Once you have checked each line below for the word "Усмани", give the number of lines that have it and nothing further.

── Data excerpts ──

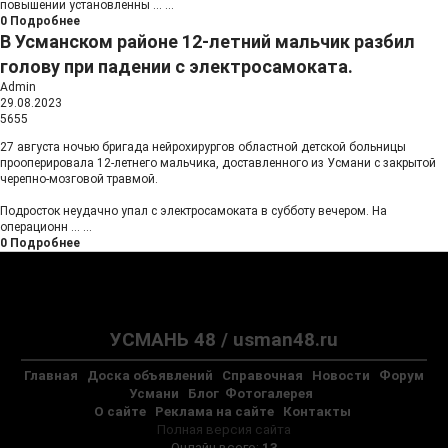
повышении установленны
...
...
0
Подробнее
В Усманском районе 12-летний мальчик разбил
голову при падении с электросамоката.
Admin
29.08.2023
5655
27 августа ночью бригада нейрохирургов областной детской больницы
прооперировала 12-летнего мальчика, доставленного из Усмани с закрытой
черепно-мозговой травмой.
Подросток неудачно упал с электросамоката в субботу вечером. На
операционн
...
...
0
Подробнее
УСМАНЬ 48 / usman48.ru
Главная
Доска объявлений
Справочная
Новости
Форум
Усмани
Блог
Фотогалерея
О сайте
Реклама на сайте
Контакты
Полная версия сайта
Онлайн всего:
13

───

§ **Solution**:
2